Huawei’s DCIM offering can cover multiple data centers at the same time, and includes airflow modeling with computational fluid dynamics.
With enough data the system can spot faults before they happen, reducing the human cost. The trick here is to monitor the software as well as the physical kit. If a process fires up on a server, the data center can have two or three minutes’ notice to increase the airflow before it warms up.
Securing switches is another issue - Huawei claims to be the first vendor to put a next generation firewall (NGFW) on a single card, so it can be slotted into its CE12800 data center switch. It supports 40Gbps throughput, up to a million operations per second, and can run 1024 virtual firewalls.
Active-active backup
A major demonstration at CeBIT was of an “active-active” architecture, which provides continuous availability, without having to have a complete system in passive standby for disaster recovery (DR).
While various vendors offer active-active, the Huawei system is particularly thorough, with an active-active design at six levels, including storage, computing, application, network, security, and transmission. At the storage layer, the active-active array feature can manage heterogeneous virtual storage resources, a dual-write function which operates across multiple data centers. The array set-up means it does not have an I/O performance bottleneck, has fewer nodes, and offers fewer risks.

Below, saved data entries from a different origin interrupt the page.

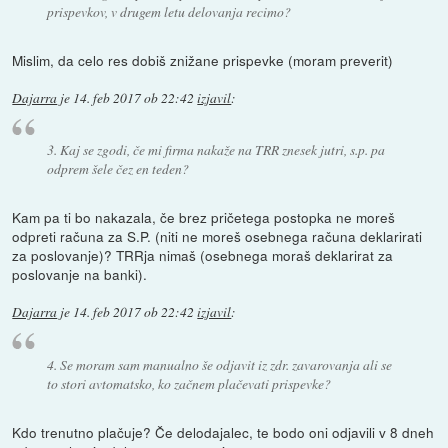
prispevkov, v drugem letu delovanja recimo?
Mislim, da celo res dobiš znižane prispevke (moram preverit)
Dajarra
je
14. feb 2017 ob 22:42
izjavil
:
3. Kaj se zgodi, če mi firma nakaže na TRR znesek jutri, s.p. pa
odprem šele čez en teden?
Kam pa ti bo nakazala, če brez pričetega postopka ne moreš
odpreti računa za S.P. (niti ne moreš osebnega računa deklarirati
za poslovanje)? TRRja nimaš (osebnega moraš deklarirat za
poslovanje na banki).
Dajarra
je
14. feb 2017 ob 22:42
izjavil
:
4. Se moram sam manualno še odjavit iz zdr. zavarovanja ali se
to stori avtomatsko, ko začnem plačevati prispevke?
Kdo trenutno plačuje? Če delodajalec, te bodo oni odjavili v 8 dneh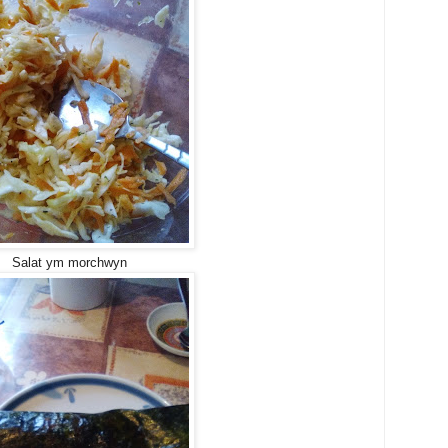
Salat ym morchwyn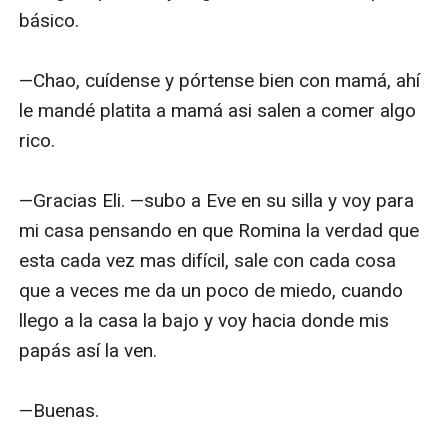
básico.

—Chao, cuídense y pórtense bien con mamá, ahí 
le mandé platita a mamá asi salen a comer algo 
rico.

—Gracias Eli. —subo a Eve en su silla y voy para 
mi casa pensando en que Romina la verdad que 
esta cada vez mas difícil, sale con cada cosa 
que a veces me da un poco de miedo, cuando 
llego a la casa la bajo y voy hacia donde mis 
papás así la ven.

—Buenas.
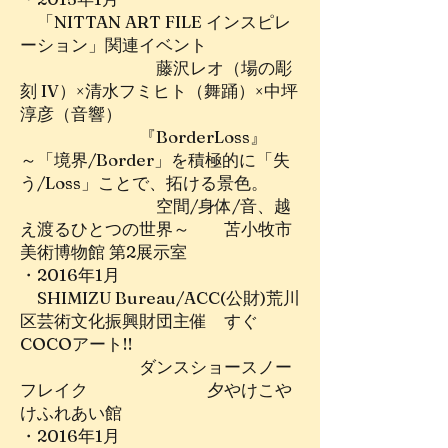
「NITTAN ART FILE インスピレ
ーション」関連イベント
藤沢レオ（場の彫
刻 IV）×清水フミヒト（舞踊）×中坪
淳彦（音響）
『BorderLoss』
～「境界/Border」を積極的に「失
う/Loss」ことで、拓ける景色。
空間/身体/音、越
え渡るひとつの世界～ 苫小牧市
美術博物館 第2展示室
・2016年1月
SHIMIZU Bureau/ACC(公財)荒川
区芸術文化振興財団主催 すぐ
COCOアート!!
ダンスショースノー
フレイク 夕やけこや
けふれあい館
・2016年1月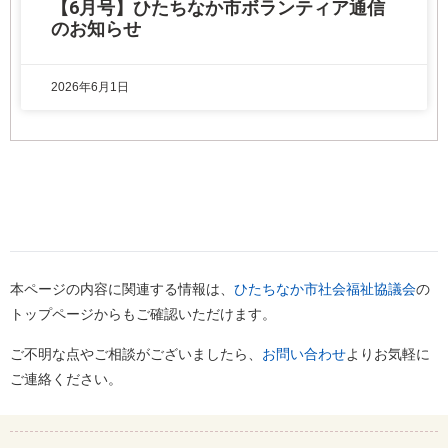
【6月号】ひたちなか市ボランティア通信
のお知らせ
2026年6月1日
本ページの内容に関連する情報は、
ひたちなか市社会福祉協議会
の
トップページからもご確認いただけます。
ご不明な点やご相談がございましたら、
お問い合わせ
よりお気軽に
ご連絡ください。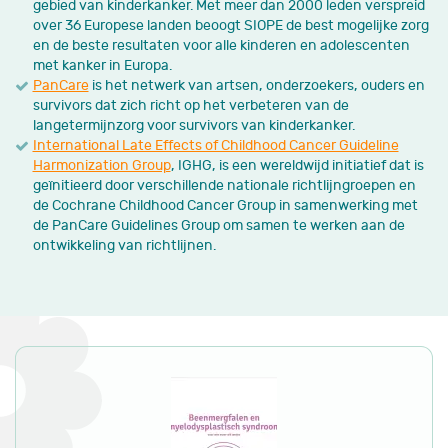
gebied van kinderkanker. Met meer dan 2000 leden verspreid
over 36 Europese landen beoogt SIOPE de best mogelijke zorg
en de beste resultaten voor alle kinderen en adolescenten
met kanker in Europa.
PanCare
is het netwerk van artsen, onderzoekers, ouders en
survivors dat zich richt op het verbeteren van de
langetermijnzorg voor survivors van kinderkanker.
International Late Effects of Childhood Cancer Guideline
Harmonization Group
, IGHG, is een wereldwijd initiatief dat is
geïnitieerd door verschillende nationale richtlijngroepen en
de Cochrane Childhood Cancer Group in samenwerking met
de PanCare Guidelines Group om samen te werken aan de
ontwikkeling van richtlijnen.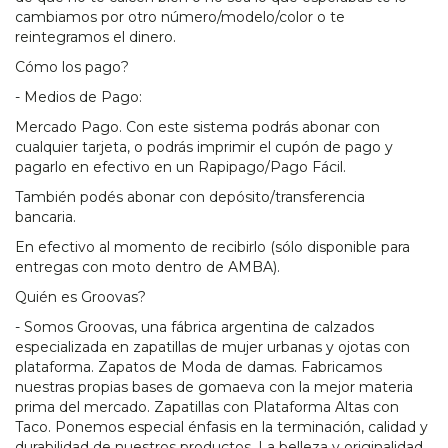
cambiamos por otro número/modelo/color o te
reintegramos el dinero.
Cómo los pago?
- Medios de Pago:
Mercado Pago. Con este sistema podrás abonar con
cualquier tarjeta, o podrás imprimir el cupón de pago y
pagarlo en efectivo en un Rapipago/Pago Fácil.
También podés abonar con depósito/transferencia
bancaria.
En efectivo al momento de recibirlo (sólo disponible para
entregas con moto dentro de AMBA).
Quién es Groovas?
- Somos Groovas, una fábrica argentina de calzados
especializada en zapatillas de mujer urbanas y ojotas con
plataforma. Zapatos de Moda de damas. Fabricamos
nuestras propias bases de gomaeva con la mejor materia
prima del mercado. Zapatillas con Plataforma Altas con
Taco. Ponemos especial énfasis en la terminación, calidad y
durabilidad de nuestros productos. La belleza y originalidad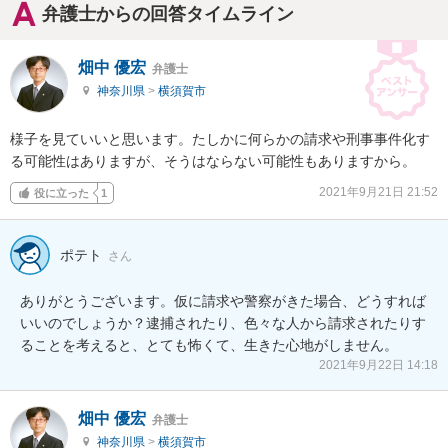
弁護士からの回答タイムライン
畑中 優宏
弁護士
神奈川県
>
横須賀市
様子を見ていいと思います。たしかに何らかの請求や刑事事件化す
る可能性はありますが、そうはならない可能性もありますから。
2021年9月21日 21:52
役に立った
1
ポテト
さん
ありがとうございます。仮に請求や警察がきた場合、どうすれば
いいのでしょうか？逮捕されたり、色々な人から請求されたりす
ることを考えると、とても怖くて、生きた心地がしません。
2021年9月22日 14:18
畑中 優宏
弁護士
神奈川県
>
横須賀市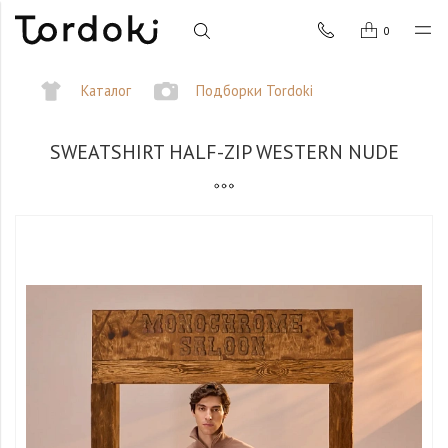
0
Каталог
Подборки Tordoki
SWEATSHIRT HALF-ZIP WESTERN NUDE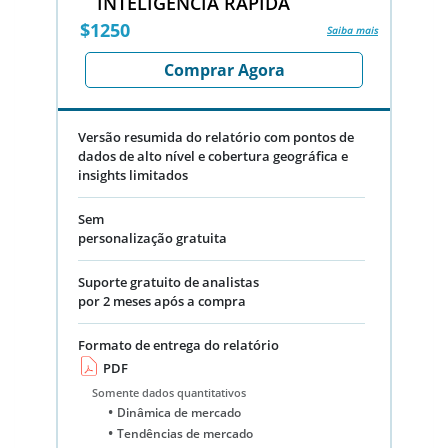
INTELIGÊNCIA RÁPIDA
$1250
Saiba mais
Comprar Agora
Versão resumida do relatório com pontos de
dados de alto nível e cobertura geográfica e
insights limitados
Sem
personalização gratuita
Suporte gratuito de analistas
por 2 meses após a compra
Formato de entrega do relatório
PDF
Somente dados quantitativos
Dinâmica de mercado
Tendências de mercado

“It’s a better use of resources,” explained Sainani. ”Every node acts as a primary node. There is no master-slave relationship.”

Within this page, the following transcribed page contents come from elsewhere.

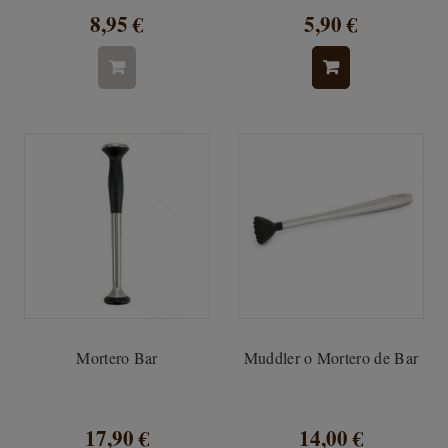
8,95 €
5,90 €
Mortero Bar
Muddler o Mortero de Bar
17,90 €
14,00 €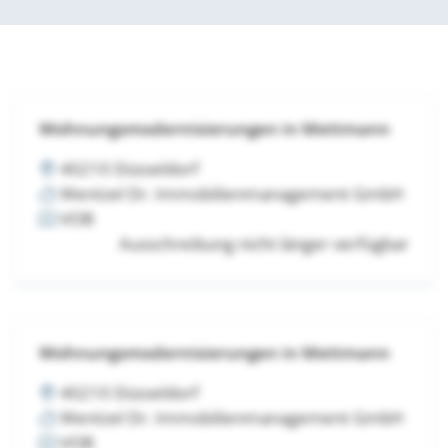
Wohnungsmodernisierungen in Mettmann
40210 Düsseldorf
Wentzel Dr. Immobilienmanagement GmbH
VOB
Ausschreibung nicht länger verfügbar
Wohnungsmodernisierungen in Mettmann
40210 Düsseldorf
Wentzel Dr. Immobilienmanagement GmbH
VOB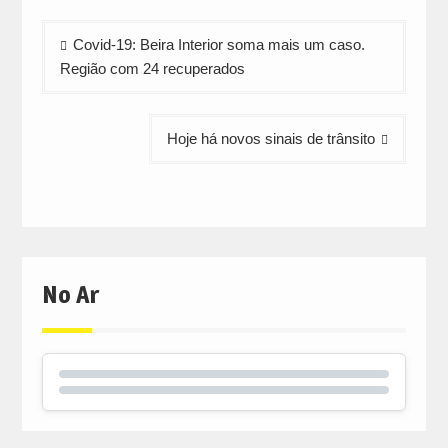
Navegação
Covid-19: Beira Interior soma mais um caso.
de
Região com 24 recuperados
artigos
Hoje há novos sinais de trânsito
No Ar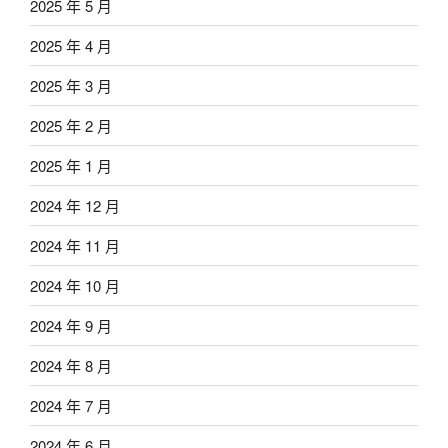
2025 年 5 月
2025 年 4 月
2025 年 3 月
2025 年 2 月
2025 年 1 月
2024 年 12 月
2024 年 11 月
2024 年 10 月
2024 年 9 月
2024 年 8 月
2024 年 7 月
2024 年 6 月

Huawei’s aim is to offer a service driven distributed cloud data center (SD-DC2), on show as a concept at CeBIT. The company uses FusionSphere - Huawei’s OpenStack implementation - to offer compute and network resources, and enable multiple physical data centers to perform as one.
“You can set up virtual data centers as the business demands,” said Sainani. ”You don’t need to worry where the compute and storage came from.” The system also allows automated service level agreements (SLAs), which can manage load balance proactively.
It’s not Data Center 3.0 yet - but it’s a step on the way.